Non a caso anche l’arte teatrale nasce in profonda comunione con i culti religiosi e il rito è strettamente legato al suo esistere.


         Come lo specchio, la funzione sacrale dell’Arte si esplica nel suo essere rivelatrice e vera e propria trappola del reale, intesa sia nella sua qualità di catturare la verità più nascosta che in quella di evocare visioni ed immagini altre che sono da considerarsi il più delle volte come più verosimili esplicazioni del reale rispetto alla stessa realtà fenomenica ricoperta dal noto velo di Maya. Così in una tessitura drammaturgica e registica possiamo immortalare un frammento della realtà, come fosse un’istantanea ben incastonata in una cornice di specchi.

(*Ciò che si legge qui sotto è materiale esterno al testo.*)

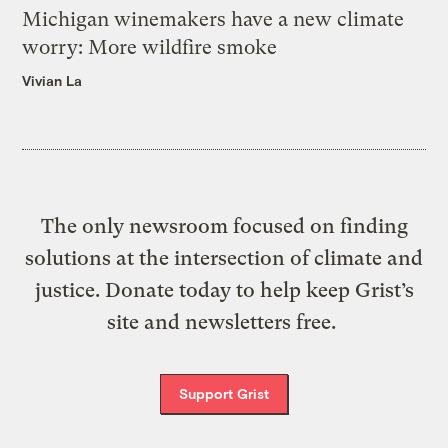
Michigan winemakers have a new climate
worry: More wildfire smoke
Vivian La
The only newsroom focused on finding
solutions at the intersection of climate and
justice. Donate today to help keep Grist’s
site and newsletters free.
Support Grist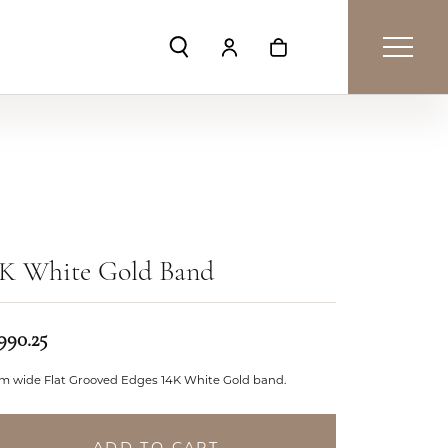
Toggle Search Menu
Toggle My Account Menu
Toggle Shopping Car
4K White Gold Band
990.25
m wide Flat Grooved Edges 14K White Gold band.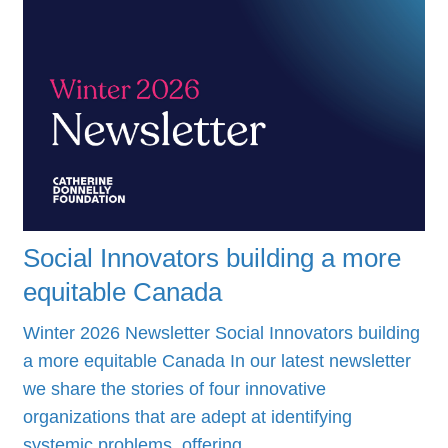
Social Innovators building a more
equitable Canada
Winter 2026 Newsletter Social Innovators building
a more equitable Canada In our latest newsletter
we share the stories of four innovative
organizations that are adept at identifying
systemic problems, offering…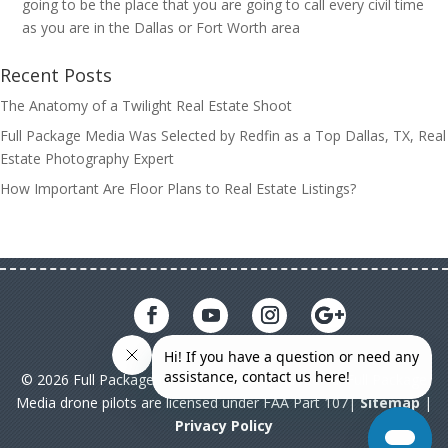
going to be the place that you are going to call every civil time
as you are in the Dallas or Fort Worth area
Recent Posts
The Anatomy of a Twilight Real Estate Shoot
Full Package Media Was Selected by Redfin as a Top Dallas, TX, Real
Estate Photography Expert
How Important Are Floor Plans to Real Estate Listings?
© 2026 Full Package Media. All rights reserved. All Full Package
Media drone pilots are licensed under FAA Part 107|
Sitemap
|
Privacy Policy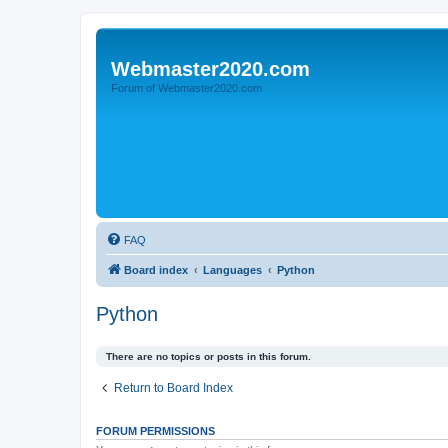
Webmaster2020.com
Forum of Webmaster2020.com
FAQ
Board index
Languages
Python
Python
There are no topics or posts in this forum.
Return to Board Index
FORUM PERMISSIONS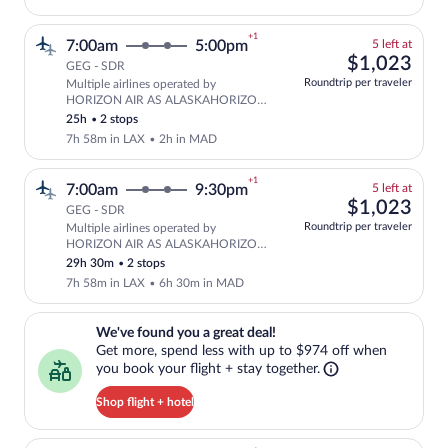
+1
5
7:00am
5:00pm
5 left at
left
$1,
$1,023
GEG - SDR
at
Roundtrip per traveler
Multiple airlines operated by
this
Select and show fare information for mu
HORIZON AIR AS ALASKAHORIZON
price
and Iberia
25h
•
2 stops
7h 58m in LAX
•
2h in MAD
+1
5
7:00am
9:30pm
5 left at
left
$1,
$1,023
GEG - SDR
at
Roundtrip per traveler
Multiple airlines operated by
this
Select and show fare information for mu
HORIZON AIR AS ALASKAHORIZON
price
and Iberia
29h 30m
•
2 stops
7h 58m in LAX
•
6h 30m in MAD
We've found you a great deal!. Get more, spend less with up to $974 
We've found you a great deal!
Get more, spend less with up to $974 off when
you book your flight + stay together.
Shop flight + hotel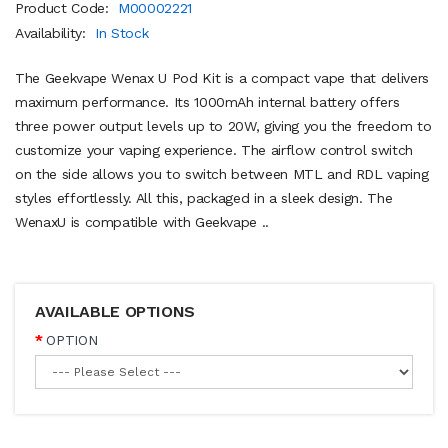
Product Code:
M00002221
Availability:
In Stock
The Geekvape Wenax U Pod Kit is a compact vape that delivers
maximum performance. Its 1000mAh internal battery offers
three power output levels up to 20W, giving you the freedom to
customize your vaping experience. The airflow control switch
on the side allows you to switch between MTL and RDL vaping
styles effortlessly. All this, packaged in a sleek design. The
WenaxU is compatible with Geekvape ..
AVAILABLE OPTIONS
OPTION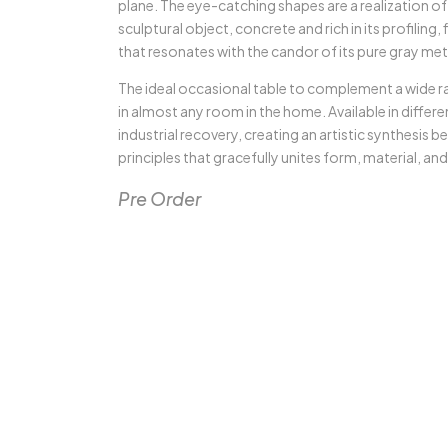
plane. The eye-catching shapes are a realization of
sculptural object, concrete and rich in its profiling, 
that resonates with the candor of its pure gray met
The ideal occasional table to complement a wide ran
in almost any room in the home. Available in differen
industrial recovery, creating an artistic synthesis b
principles that gracefully unites form, material, an
Pre Order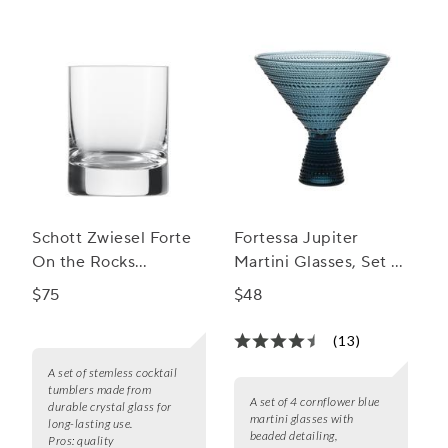
Schott Zwiesel Forte
Fortessa Jupiter
On the Rocks
Martini Glasses, Set of
Stemless Cocktail
4
$75
$48
Tumblers, Set of 6
(13)
A set of stemless cocktail
tumblers made from
A set of 4 cornflower blue
durable crystal glass for
martini glasses with
long-lasting use.
beaded detailing,
Pros:
quality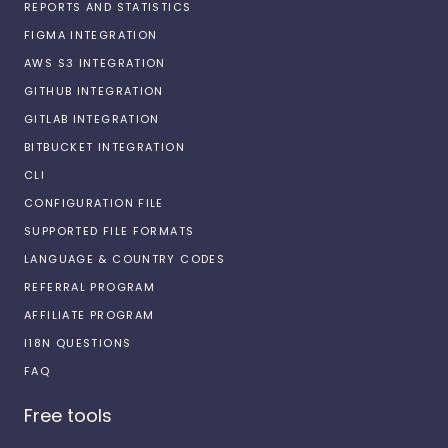
REPORTS AND STATISTICS
FIGMA INTEGRATION
AWS S3 INTEGRATION
GITHUB INTEGRATION
GITLAB INTEGRATION
BITBUCKET INTEGRATION
CLI
CONFIGURATION FILE
SUPPORTED FILE FORMATS
LANGUAGE & COUNTRY CODES
REFERRAL PROGRAM
AFFILIATE PROGRAM
I18N QUESTIONS
FAQ
Free tools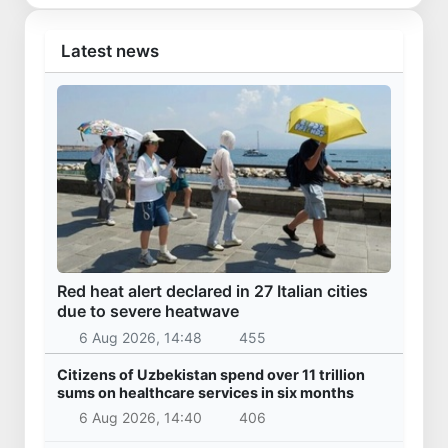
Latest news
Red heat alert declared in 27 Italian cities
due to severe heatwave
6 Aug 2026, 14:48
455
Citizens of Uzbekistan spend over 11 trillion
sums on healthcare services in six months
6 Aug 2026, 14:40
406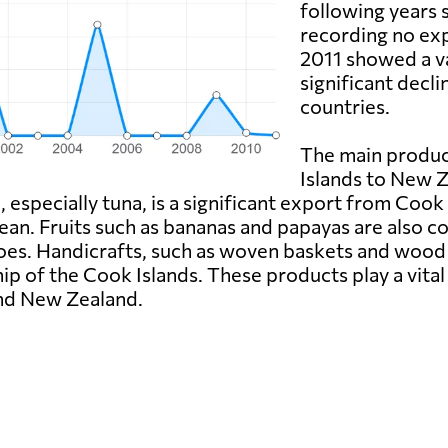
following years 
recording no exp
2011 showed a val
significant decl
countries.
The main produ
Islands to New Z
especially tuna, is a significant export from Cook 
Ocean. Fruits such as bananas and papayas are also
oes. Handicrafts, such as woven baskets and wood 
p of the Cook Islands. These products play a vital 
and New Zealand.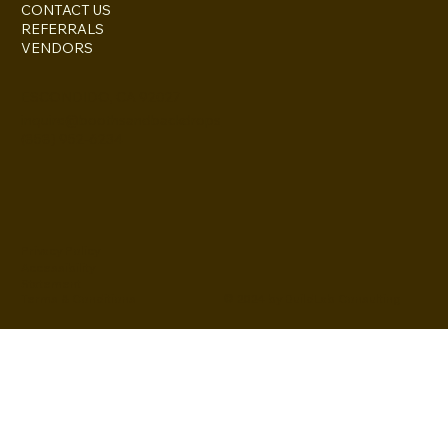
CONTACT US
REFERRALS
VENDORS
ESCONDIDO, CA 92027
inquire@boothsandbackdrops
(858) 952-6234
Privacy Policy
Accessibility
Statement
© 2024 by BuildLab Consulting
Terms & Conditions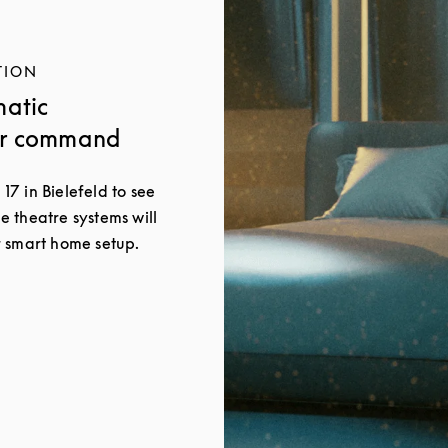
TION
matic
ur command
 17 in Bielefeld to see
 theatre systems will
 smart home setup.
New Tab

          È di fondamentale importanza ricordare che lo specchio è un elemento molto presente anche nei lavori cinematografici della nota antropologa Maya Deren, dea del New American Cinema. Esso è introdotto come elemento di mistero, di sdoppiamento, di cattura dell'ignoto in una dimensione onirica e sonnambolica. Ed è proprio compito dell'Arte offrire un'immagine anche di quegli angoli bui e nascosti dell'animo umano o di quelle pagine di storia che si tende ad affidare all'oblio. Questo l'intento principale dell'incubo notturno in sei quadri, scritto da Giorgio Celli e Costanza Savini. “Gli Dei tramontano all’alba” grida al mondo una forte denuncia partendo dal tragico momento storico dei totalitarismi ed in particolare di quello nazista. Con un sottile ed inestimabile gioco drammaturgico le parti si rovesciano, i ruoli si invertono. Germoglia il disperato tentativo da parte di anime che vagano nel nulla di giustificare e dar senso all’orrore della propria esistenza. Il crimine più efferato visto con gli occhi dei carnefici. E sarà proprio questa prospettiva, ben più complessa, a rendere la condanna più terribile. Si tratta, però, di una condanna inattesa. E così uno degli intenti del mio progetto registico è proprio quello di sottolineare come l’efferatezza del Reich e dei totalitarismi in genere non sia stata del tutto schiacciata. Così lo specchio del passato si infrange e mostra la realtà più cruda. Quello stesso orrore si aggira oggi per le strade delle nostre città, nelle nostre banche, nelle multinazionali, nelle tribune politiche, nelle guerre interminabili. Sono stati sconfitti solo dei nomi, ma la loro vera comune essenza continua a vivere in molte coscienze e miete ancora innumerevoli vittime. Questa la condanna: l’essere intrappolati nelle maglie strette del tempo. Un tramonto dai colori dell'alba. A noi spetta il libero arbitrio, la più alta libertà dell'individuo.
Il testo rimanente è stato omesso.